_Problem details_
Report each line of the records below that holds the word "Center".

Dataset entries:
++++++++++

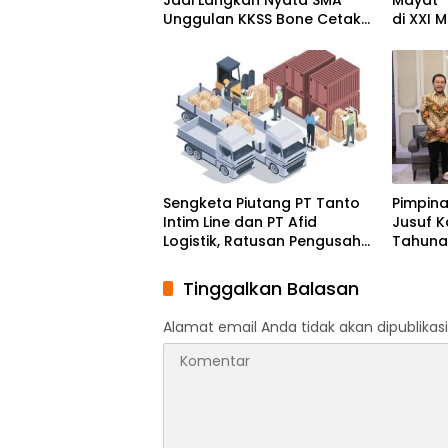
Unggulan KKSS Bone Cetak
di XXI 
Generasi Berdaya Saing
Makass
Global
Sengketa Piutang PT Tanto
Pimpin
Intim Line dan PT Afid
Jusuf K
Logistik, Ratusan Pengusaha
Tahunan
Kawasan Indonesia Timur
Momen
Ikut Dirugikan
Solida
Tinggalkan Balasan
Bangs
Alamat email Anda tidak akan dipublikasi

++++++++++

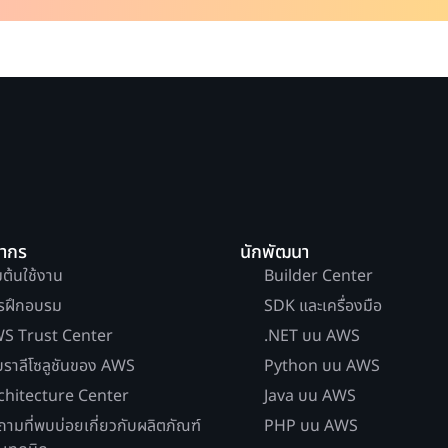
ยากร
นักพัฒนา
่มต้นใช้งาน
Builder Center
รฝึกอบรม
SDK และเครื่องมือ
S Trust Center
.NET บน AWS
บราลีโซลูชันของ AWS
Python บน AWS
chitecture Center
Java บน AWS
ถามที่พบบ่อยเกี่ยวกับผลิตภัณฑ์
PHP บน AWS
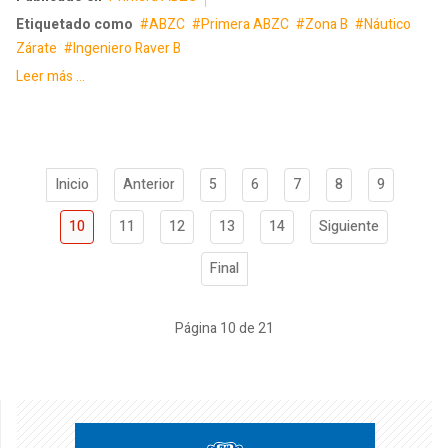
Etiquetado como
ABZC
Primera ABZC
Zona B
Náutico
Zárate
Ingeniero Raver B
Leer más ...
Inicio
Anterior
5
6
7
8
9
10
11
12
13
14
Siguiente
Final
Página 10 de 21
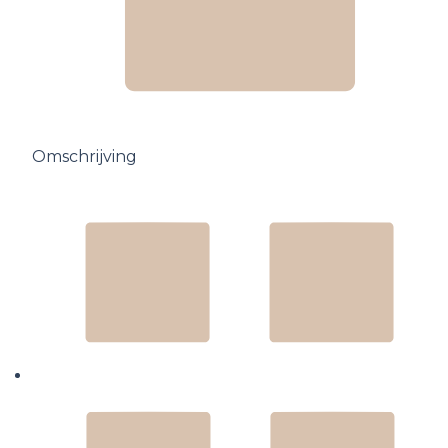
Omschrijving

++++++++++

_Output for this task_
Builder Center
S Trust Center
chitecture Center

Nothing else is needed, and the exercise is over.